24 Apr 2016

The Moon at the End of My Street



According to Lawrence, who insists on an essential and dynamic correspondence between man and the heavenly bodies, the moon is a strange, white, soft-seeming world; a great cosmic nerve centre from which we quiver forever. 

Now, as readers of this blog may know, I'm philosophically hostile to such naive vitalism and what Quentin Meillassoux terms correlationism. However, la luna continues to attract my interest and affection and I agree with Lawrence that it's a far lovelier thing than merely a dead lump of rock in the night sky. 

And so it is that - just the other evening - I took the above photo of the moon at the end of my street, which, coincidentally, happens to be the title of a new collection of poems by Isabel del Rio, who, kindly, has given me permission to reproduce the following lines from a verse entitled 'If you and I did not have the moon':

    
If we did not have the Moon,
we would not know what to call
the night, perhaps only
darkness, we would describe it
only by its colour, black,
by its lack of purpose, pointless.


Other lunar-inspired verses in Ms del Rio's new book include 'wondering moon', 'this Moon is but a quaver on the sky', and 'Moon Haiku Number 1':


Like you, the Moon is
not in the universe, but
is the universe


Obviously, as a poet, there are moments when Ms del Rio falls into the same anthropocentric idealism and affectation as Lawrence. It's not so much that either author wilfully privileges the human over other objects, but each seems unable to help thinking the latter unless they conform to the mind of a knowing subject and in this way become products of human cognition and aesthetic fancy.

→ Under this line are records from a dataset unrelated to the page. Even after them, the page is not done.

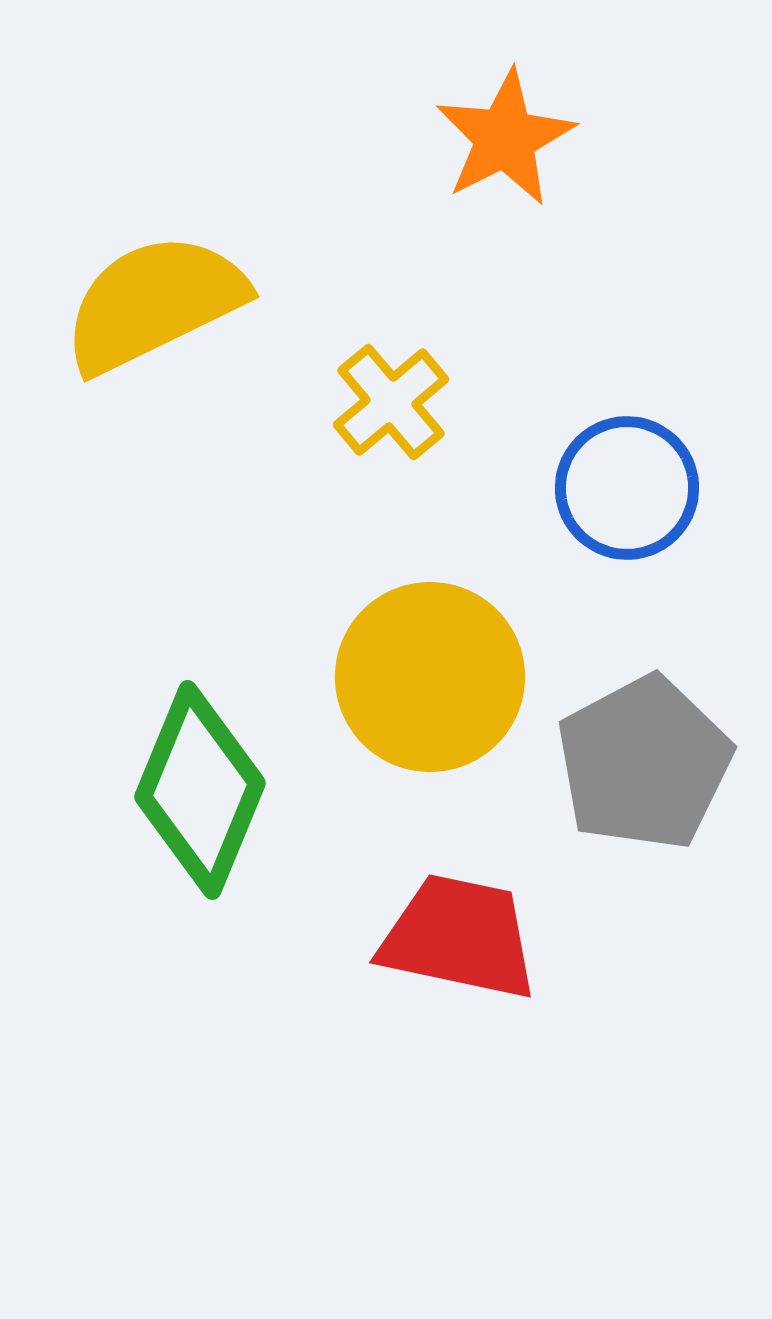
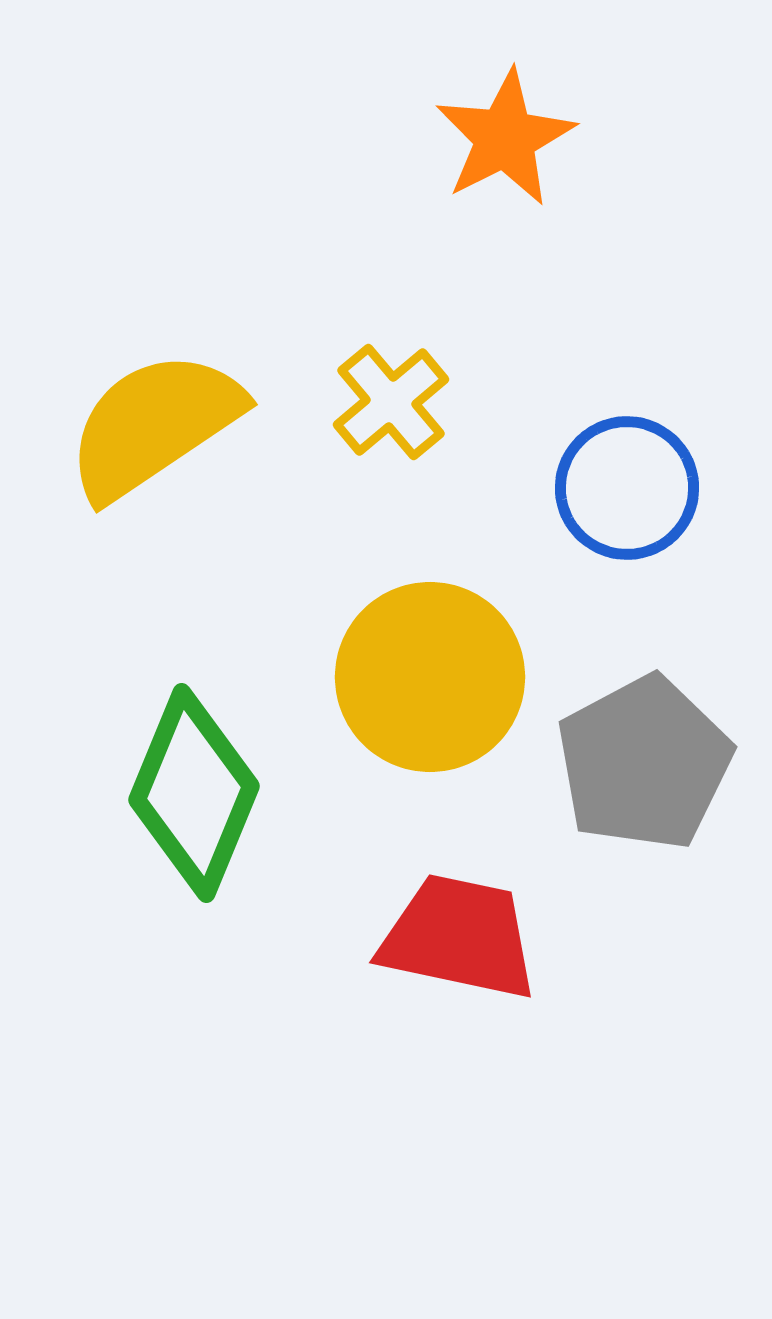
yellow semicircle: moved 122 px down; rotated 8 degrees counterclockwise
green diamond: moved 6 px left, 3 px down
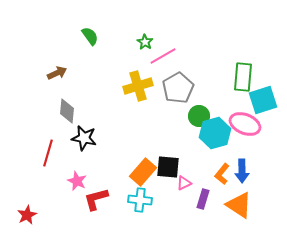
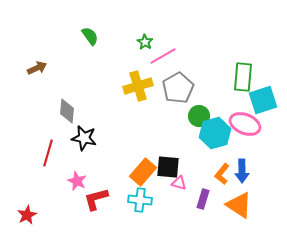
brown arrow: moved 20 px left, 5 px up
pink triangle: moved 5 px left; rotated 42 degrees clockwise
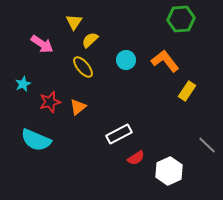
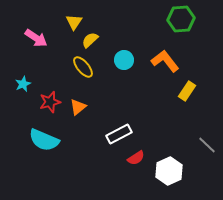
pink arrow: moved 6 px left, 6 px up
cyan circle: moved 2 px left
cyan semicircle: moved 8 px right
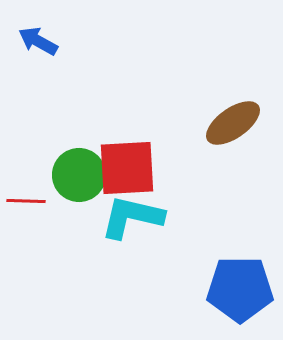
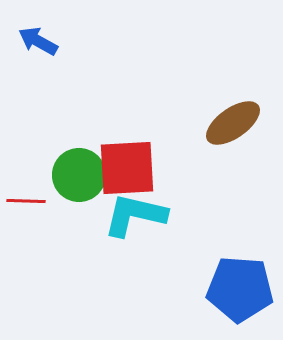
cyan L-shape: moved 3 px right, 2 px up
blue pentagon: rotated 4 degrees clockwise
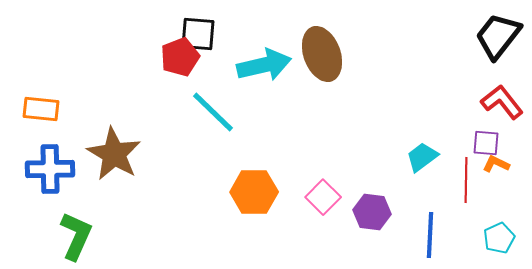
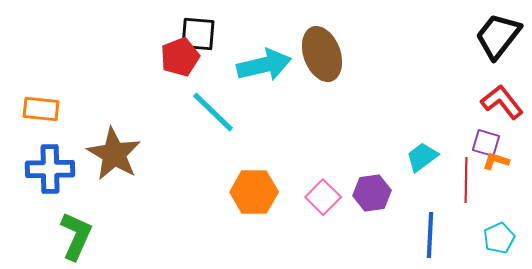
purple square: rotated 12 degrees clockwise
orange L-shape: moved 3 px up; rotated 8 degrees counterclockwise
purple hexagon: moved 19 px up; rotated 15 degrees counterclockwise
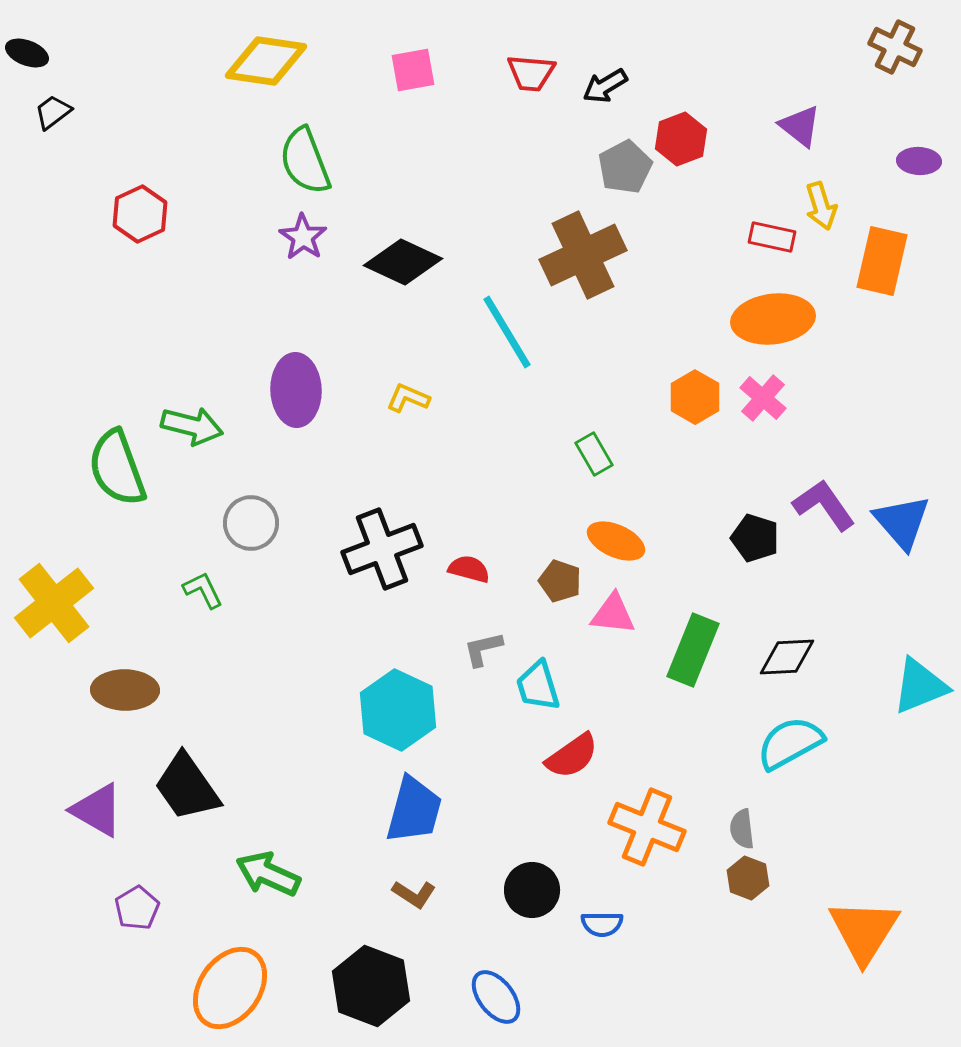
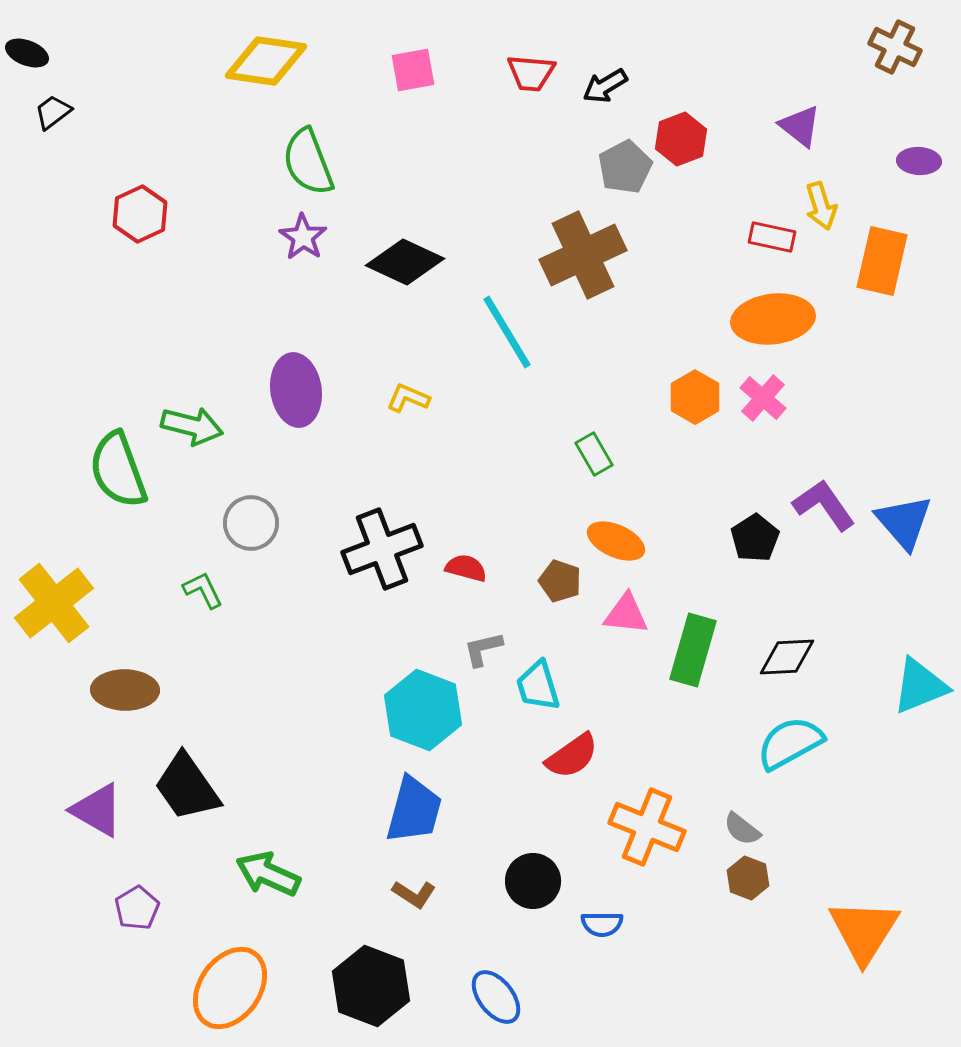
green semicircle at (305, 161): moved 3 px right, 1 px down
black diamond at (403, 262): moved 2 px right
purple ellipse at (296, 390): rotated 6 degrees counterclockwise
green semicircle at (117, 468): moved 1 px right, 2 px down
blue triangle at (902, 522): moved 2 px right
black pentagon at (755, 538): rotated 21 degrees clockwise
red semicircle at (469, 569): moved 3 px left, 1 px up
pink triangle at (613, 614): moved 13 px right
green rectangle at (693, 650): rotated 6 degrees counterclockwise
cyan hexagon at (398, 710): moved 25 px right; rotated 4 degrees counterclockwise
gray semicircle at (742, 829): rotated 45 degrees counterclockwise
black circle at (532, 890): moved 1 px right, 9 px up
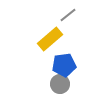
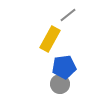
yellow rectangle: rotated 20 degrees counterclockwise
blue pentagon: moved 2 px down
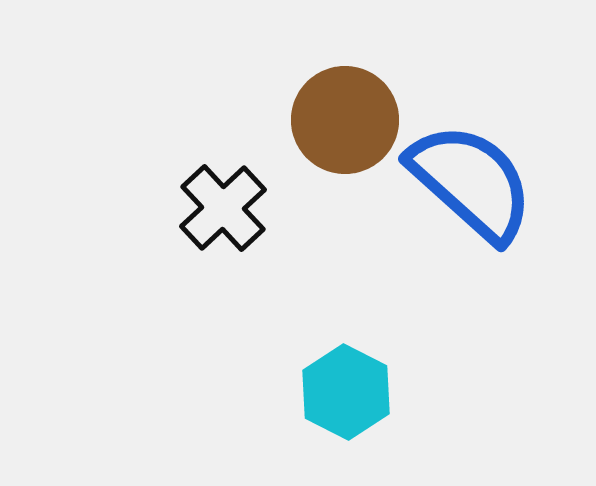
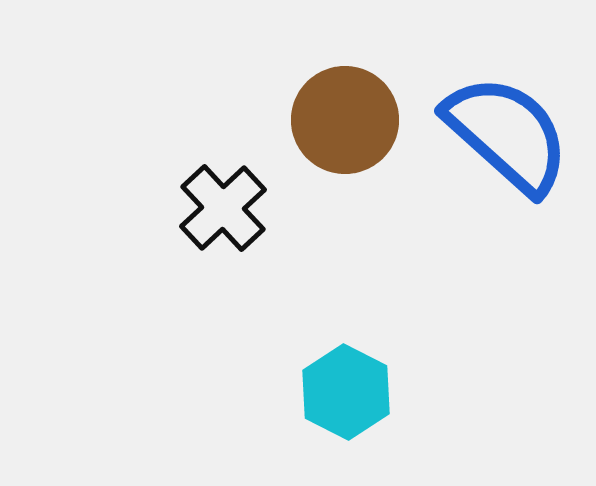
blue semicircle: moved 36 px right, 48 px up
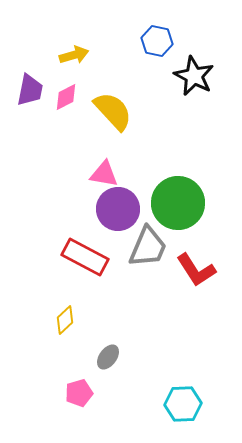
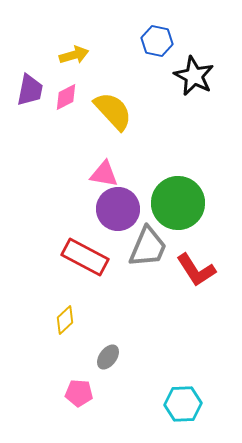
pink pentagon: rotated 20 degrees clockwise
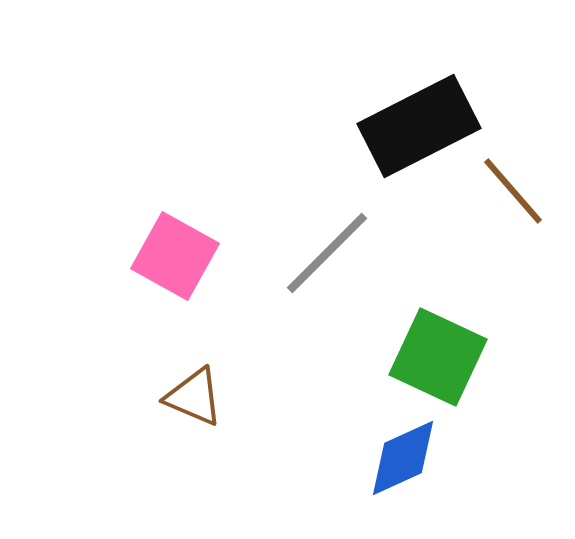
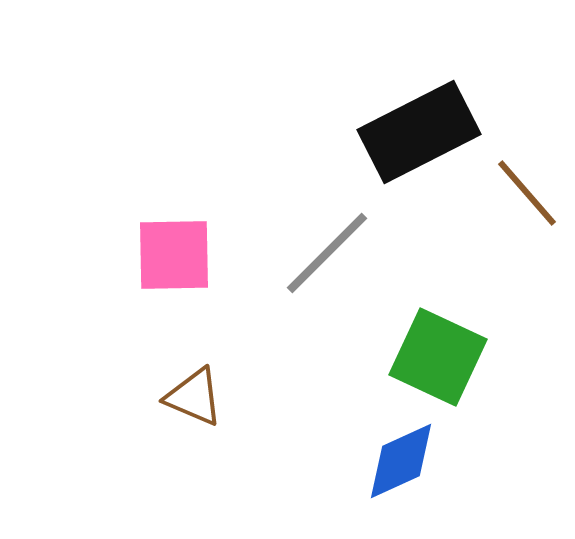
black rectangle: moved 6 px down
brown line: moved 14 px right, 2 px down
pink square: moved 1 px left, 1 px up; rotated 30 degrees counterclockwise
blue diamond: moved 2 px left, 3 px down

Still, it's been said that I often do the same, despite my best efforts to adhere to a strict form of speculative realism and object-oriented ontology (i.e. to know that the moon and stars exist independently of Man and are not ontologically exhausted by their relation to us), so who am I to criticise ... 


Note: Isabel del Rio is a writer and linguist, born in Madrid and living in London. She writes in English and Spanish and has published fiction and poetry. Her new book is published by Friends of Alice Publishing (2016).